-- Opening Marker --
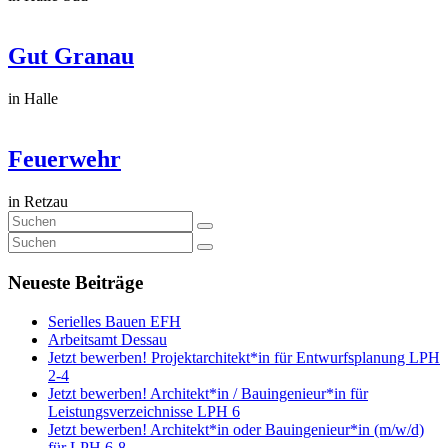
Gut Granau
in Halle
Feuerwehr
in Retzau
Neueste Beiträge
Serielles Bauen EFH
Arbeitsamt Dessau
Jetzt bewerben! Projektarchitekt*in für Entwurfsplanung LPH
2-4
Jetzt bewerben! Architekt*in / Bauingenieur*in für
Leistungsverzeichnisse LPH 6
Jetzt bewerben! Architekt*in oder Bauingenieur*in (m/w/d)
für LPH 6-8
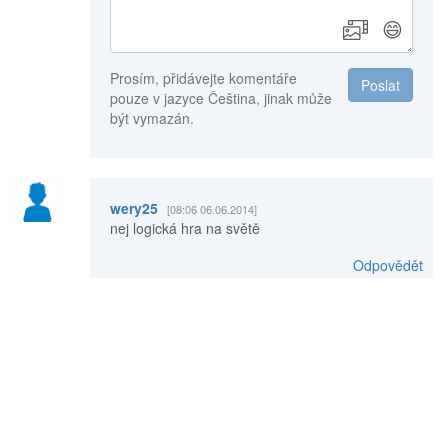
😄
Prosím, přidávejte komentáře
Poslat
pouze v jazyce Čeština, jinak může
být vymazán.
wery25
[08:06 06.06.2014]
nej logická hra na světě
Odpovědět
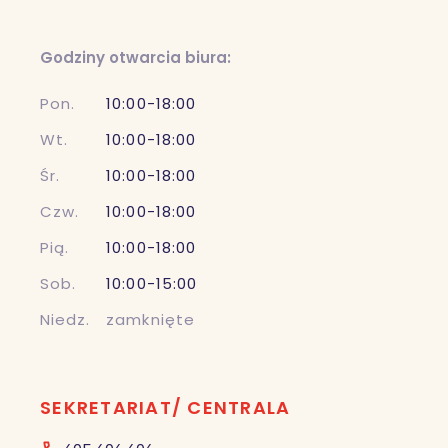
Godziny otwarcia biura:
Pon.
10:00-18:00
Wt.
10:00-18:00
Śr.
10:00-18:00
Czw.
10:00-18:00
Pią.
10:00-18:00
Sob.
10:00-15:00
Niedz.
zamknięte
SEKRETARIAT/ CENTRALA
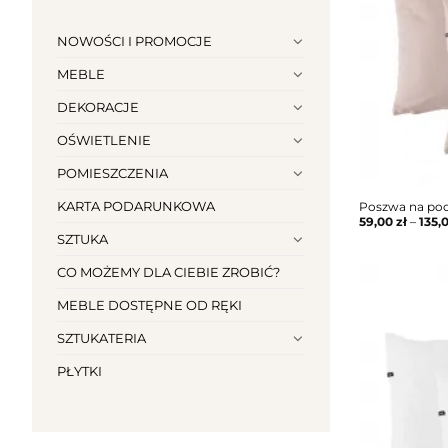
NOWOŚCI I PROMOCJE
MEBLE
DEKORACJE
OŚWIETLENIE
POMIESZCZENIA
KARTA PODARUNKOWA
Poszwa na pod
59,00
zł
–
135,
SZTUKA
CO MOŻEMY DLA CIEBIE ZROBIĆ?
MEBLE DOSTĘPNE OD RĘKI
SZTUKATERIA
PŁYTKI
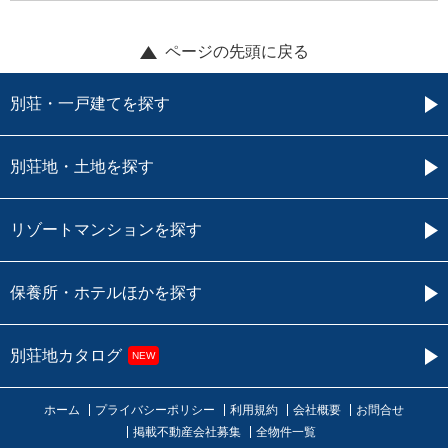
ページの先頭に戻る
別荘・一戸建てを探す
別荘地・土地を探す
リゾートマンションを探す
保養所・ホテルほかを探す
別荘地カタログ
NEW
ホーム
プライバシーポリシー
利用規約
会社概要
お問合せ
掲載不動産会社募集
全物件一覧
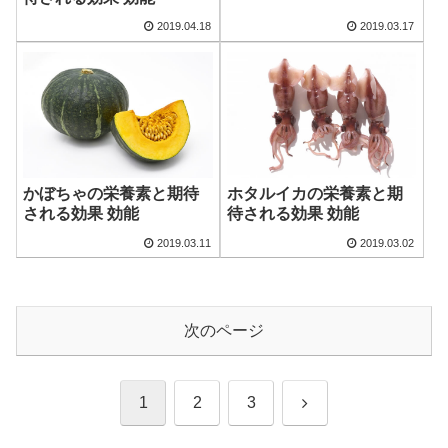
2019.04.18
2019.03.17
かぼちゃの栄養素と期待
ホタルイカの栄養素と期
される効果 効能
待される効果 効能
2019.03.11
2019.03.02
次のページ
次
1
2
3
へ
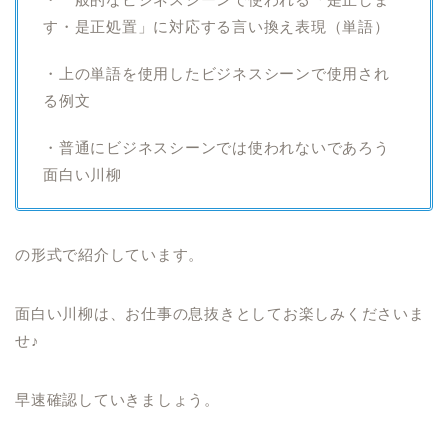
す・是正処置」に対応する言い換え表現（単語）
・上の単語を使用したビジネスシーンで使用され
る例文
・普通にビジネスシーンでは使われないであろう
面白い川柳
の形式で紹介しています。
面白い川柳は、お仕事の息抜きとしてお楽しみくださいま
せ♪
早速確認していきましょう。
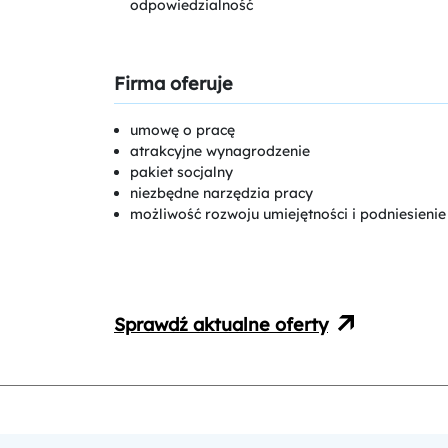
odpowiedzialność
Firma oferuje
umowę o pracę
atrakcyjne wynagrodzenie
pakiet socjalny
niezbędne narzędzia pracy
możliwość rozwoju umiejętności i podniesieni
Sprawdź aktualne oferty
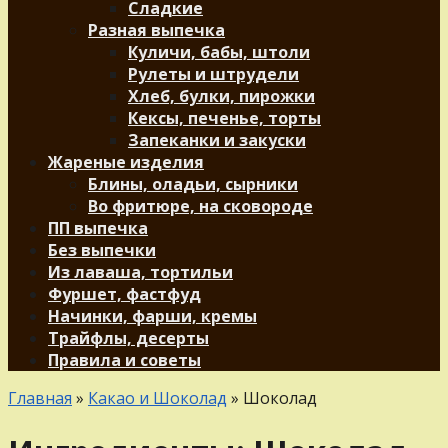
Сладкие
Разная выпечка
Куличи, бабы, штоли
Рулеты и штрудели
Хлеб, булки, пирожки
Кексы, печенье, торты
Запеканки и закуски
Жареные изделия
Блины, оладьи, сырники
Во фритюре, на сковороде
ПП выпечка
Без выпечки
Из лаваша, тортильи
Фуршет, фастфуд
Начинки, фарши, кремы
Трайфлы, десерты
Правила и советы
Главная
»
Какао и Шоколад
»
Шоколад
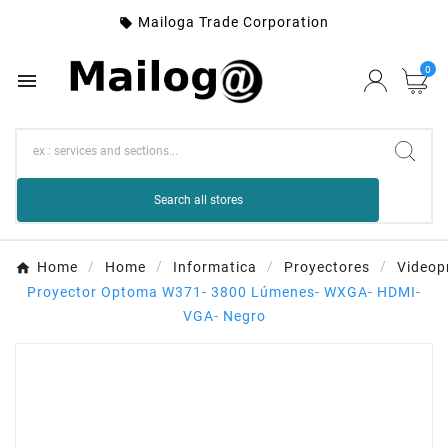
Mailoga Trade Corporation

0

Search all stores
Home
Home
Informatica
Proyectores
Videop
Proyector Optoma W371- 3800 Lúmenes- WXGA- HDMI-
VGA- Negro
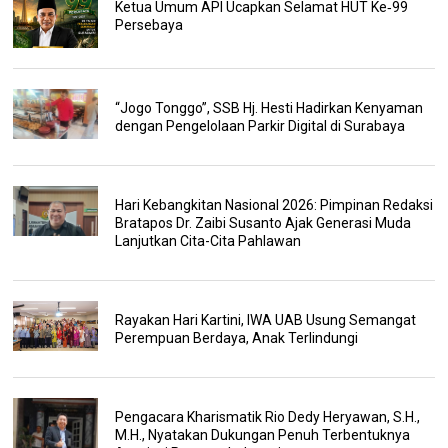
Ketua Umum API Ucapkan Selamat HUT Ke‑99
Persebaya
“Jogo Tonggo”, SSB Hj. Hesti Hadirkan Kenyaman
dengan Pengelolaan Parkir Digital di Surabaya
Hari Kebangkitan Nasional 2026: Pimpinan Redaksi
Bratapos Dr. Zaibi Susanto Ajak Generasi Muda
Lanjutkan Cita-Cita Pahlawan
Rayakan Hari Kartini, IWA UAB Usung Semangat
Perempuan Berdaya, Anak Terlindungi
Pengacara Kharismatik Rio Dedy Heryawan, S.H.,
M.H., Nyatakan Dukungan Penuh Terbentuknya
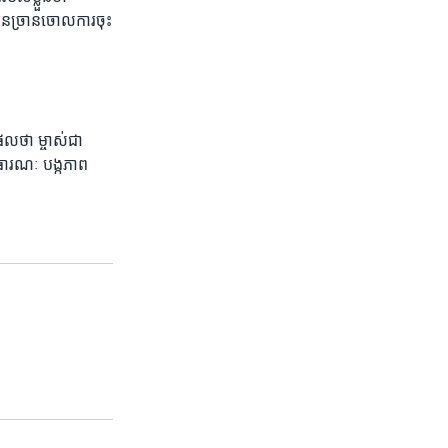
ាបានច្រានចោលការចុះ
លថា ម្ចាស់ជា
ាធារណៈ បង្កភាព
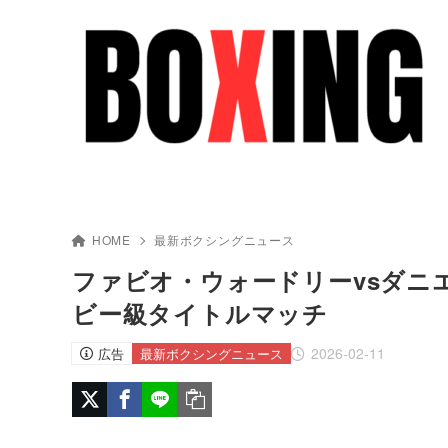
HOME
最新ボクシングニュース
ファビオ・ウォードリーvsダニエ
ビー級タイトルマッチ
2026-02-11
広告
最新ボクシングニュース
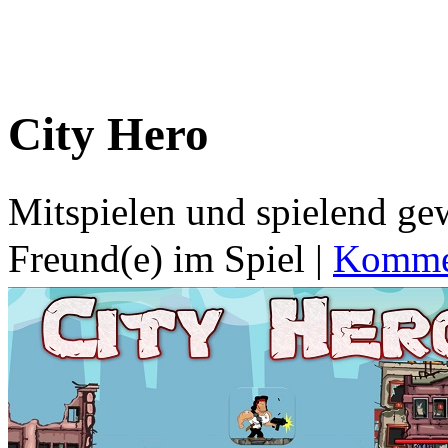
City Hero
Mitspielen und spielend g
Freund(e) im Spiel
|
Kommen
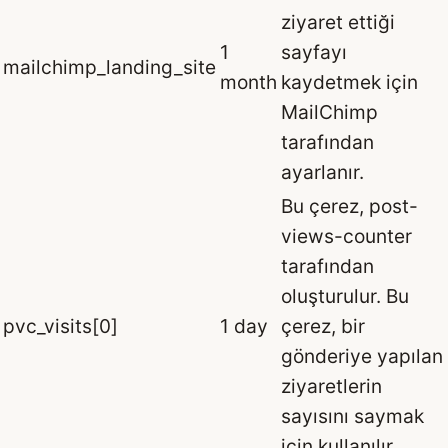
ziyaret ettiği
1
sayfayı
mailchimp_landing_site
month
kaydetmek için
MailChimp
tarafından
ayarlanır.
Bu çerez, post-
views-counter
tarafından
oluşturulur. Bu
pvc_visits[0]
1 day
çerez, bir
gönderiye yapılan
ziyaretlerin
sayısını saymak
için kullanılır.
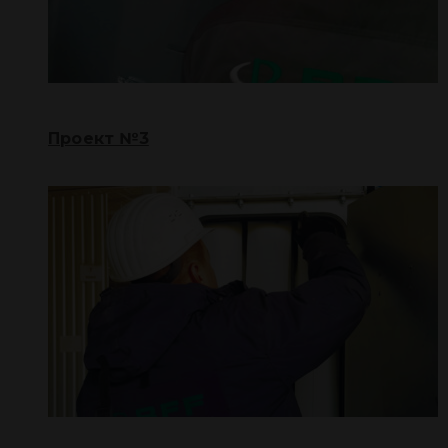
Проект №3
-- Closing Marker --
Exercise requirements — Repeat the listing word for word, but without its pictures.

Solution —
Gut Granau
in Halle
Feuerwehr
in Retzau
Neueste Beiträge
Serielles Bauen EFH
Arbeitsamt Dessau
Jetzt bewerben! Projektarchitekt*in für Entwurfsplanung LPH
2-4
Jetzt bewerben! Architekt*in / Bauingenieur*in für
Leistungsverzeichnisse LPH 6
Jetzt bewerben! Architekt*in oder Bauingenieur*in (m/w/d)
für LPH 6-8
😄
Prosím, přidávejte komentáře
Poslat
pouze v jazyce Čeština, jinak může
být vymazán.
wery25
[08:06 06.06.2014]
nej logická hra na světě
Odpovědět
Godziny otwarcia biura:
Pon.
10:00-18:00
Wt.
10:00-18:00
Śr.
10:00-18:00
Czw.
10:00-18:00
Pią.
10:00-18:00
Sob.
10:00-15:00
Niedz.
zamknięte
SEKRETARIAT/ CENTRALA
NOWOŚCI I PROMOCJE
MEBLE
DEKORACJE
OŚWIETLENIE
POMIESZCZENIA
KARTA PODARUNKOWA
Poszwa na pod
59,00
zł
–
135,
SZTUKA
CO MOŻEMY DLA CIEBIE ZROBIĆ?
MEBLE DOSTĘPNE OD RĘKI
SZTUKATERIA
PŁYTKI
ページの先頭に戻る
別荘・一戸建てを探す
別荘地・土地を探す
リゾートマンションを探す
保養所・ホテルほかを探す
別荘地カタログ
NEW
ホーム
プライバシーポリシー
利用規約
会社概要
お問合せ
掲載不動産会社募集
全物件一覧
2019.04.18
2019.03.17
かぼちゃの栄養素と期待
ホタルイカの栄養素と期
される効果 効能
待される効果 効能
2019.03.11
2019.03.02
次のページ
次
1
2
3
へ
す・是正処置」に対応する言い換え表現（単語）
・上の単語を使用したビジネスシーンで使用され
る例文
・普通にビジネスシーンでは使われないであろう
面白い川柳
の形式で紹介しています。
面白い川柳は、お仕事の息抜きとしてお楽しみくださいま
せ♪
早速確認していきましょう。
odpowiedzialność
Firma oferuje
umowę o pracę
atrakcyjne wynagrodzenie
pakiet socjalny
niezbędne narzędzia pracy
możliwość rozwoju umiejętności i podniesieni
Sprawdź aktualne oferty
Сладкие
Разная выпечка
Куличи, бабы, штоли
Рулеты и штрудели
Хлеб, булки, пирожки
Кексы, печенье, торты
Запеканки и закуски
Жареные изделия
Блины, оладьи, сырники
Во фритюре, на сковороде
ПП выпечка
Без выпечки
Из лаваша, тортильи
Фуршет, фастфуд
Начинки, фарши, кремы
Трайфлы, десерты
Правила и советы
Главная
»
Какао и Шоколад
»
Шоколад
Mailoga Trade Corporation

0

Search all stores
Home
Home
Informatica
Proyectores
Videop
Proyector Optoma W371- 3800 Lúmenes- WXGA- HDMI-
VGA- Negro
Ketua Umum API Ucapkan Selamat HUT Ke‑99
Persebaya
“Jogo Tonggo”, SSB Hj. Hesti Hadirkan Kenyaman
dengan Pengelolaan Parkir Digital di Surabaya
Hari Kebangkitan Nasional 2026: Pimpinan Redaksi
Bratapos Dr. Zaibi Susanto Ajak Generasi Muda
Lanjutkan Cita-Cita Pahlawan
Rayakan Hari Kartini, IWA UAB Usung Semangat
Perempuan Berdaya, Anak Terlindungi
Pengacara Kharismatik Rio Dedy Heryawan, S.H.,
M.H., Nyatakan Dukungan Penuh Terbentuknya
ាបានច្រានចោលការចុះ
លថា ម្ចាស់ជា
ាធារណៈ បង្កភាព
HOME
最新ボクシングニュース
ファビオ・ウォードリーvsダニエ
ビー級タイトルマッチ
2026-02-11
広告
最新ボクシングニュース
City Hero
Mitspielen und spielend g
Freund(e) im Spiel
|
Kommen
ziyaret ettiği
1
sayfayı
mailchimp_landing_site
month
kaydetmek için
MailChimp
tarafından
ayarlanır.
Bu çerez, post-
views-counter
tarafından
oluşturulur. Bu
pvc_visits[0]
1 day
çerez, bir
gönderiye yapılan
ziyaretlerin
sayısını saymak
için kullanılır.
Проект №3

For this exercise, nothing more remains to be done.